***** Records for the exercise

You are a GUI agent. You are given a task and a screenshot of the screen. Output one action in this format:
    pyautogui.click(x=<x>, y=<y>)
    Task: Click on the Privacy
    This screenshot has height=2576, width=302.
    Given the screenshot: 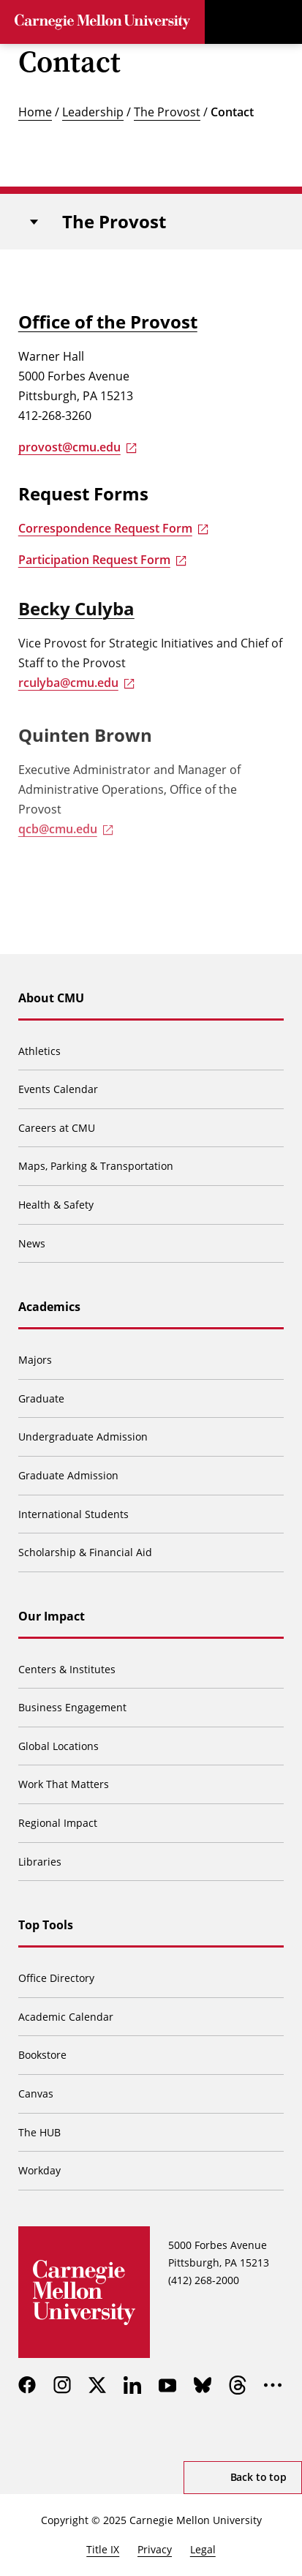 What is the action you would take?
    pyautogui.click(x=154, y=2549)
    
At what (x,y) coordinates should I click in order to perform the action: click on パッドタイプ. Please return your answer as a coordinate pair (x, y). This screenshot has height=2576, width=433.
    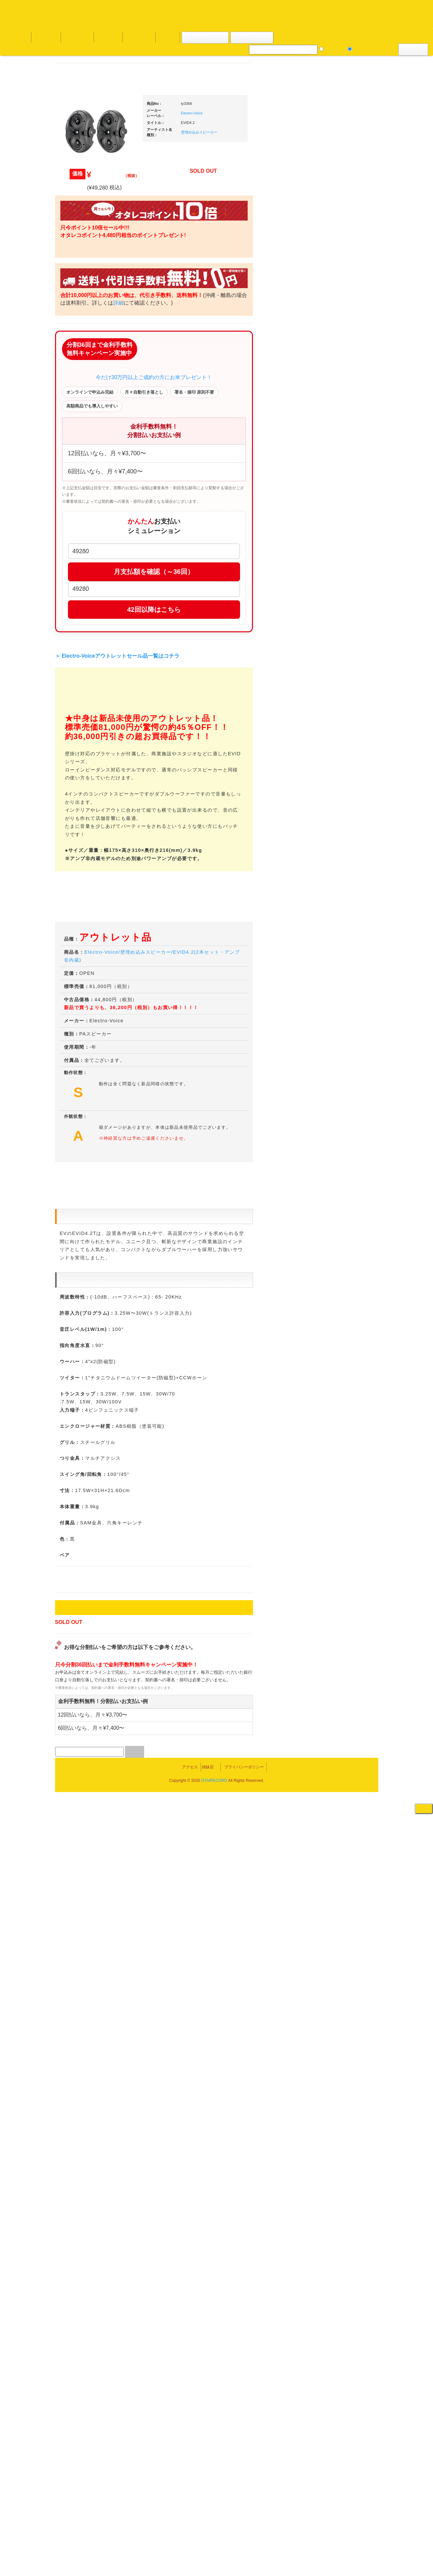
    Looking at the image, I should click on (343, 980).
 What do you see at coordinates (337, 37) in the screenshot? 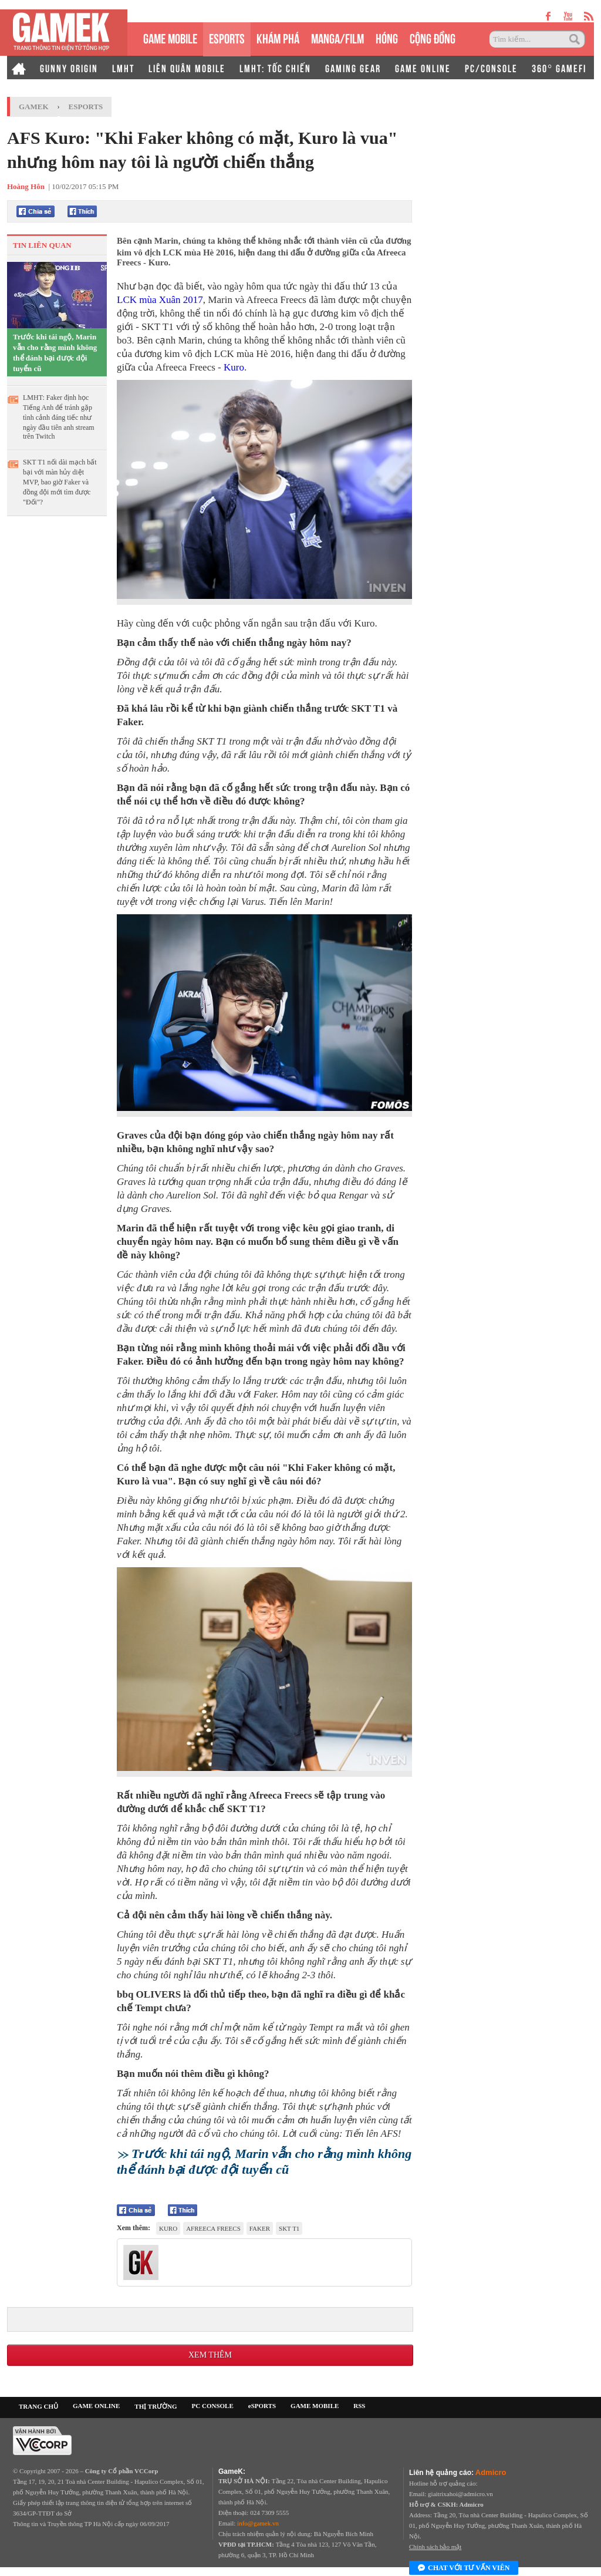
I see `MANGA/FILM` at bounding box center [337, 37].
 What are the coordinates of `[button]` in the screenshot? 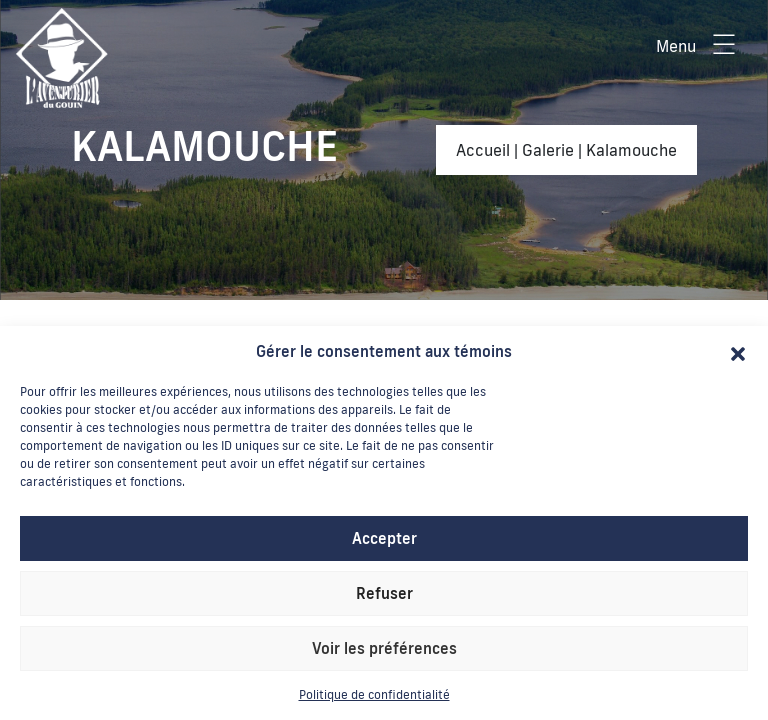 It's located at (738, 352).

**********

- **What the exercise asks**
Your task is to quote the lines above, beginning with the first and ending with the one that holds "This screenshot has height=2576, width=302.".

- **Answer section**
You are a GUI agent. You are given a task and a screenshot of the screen. Output one action in this format:
    pyautogui.click(x=<x>, y=<y>)
    Task: Click on the Privacy
    This screenshot has height=2576, width=302.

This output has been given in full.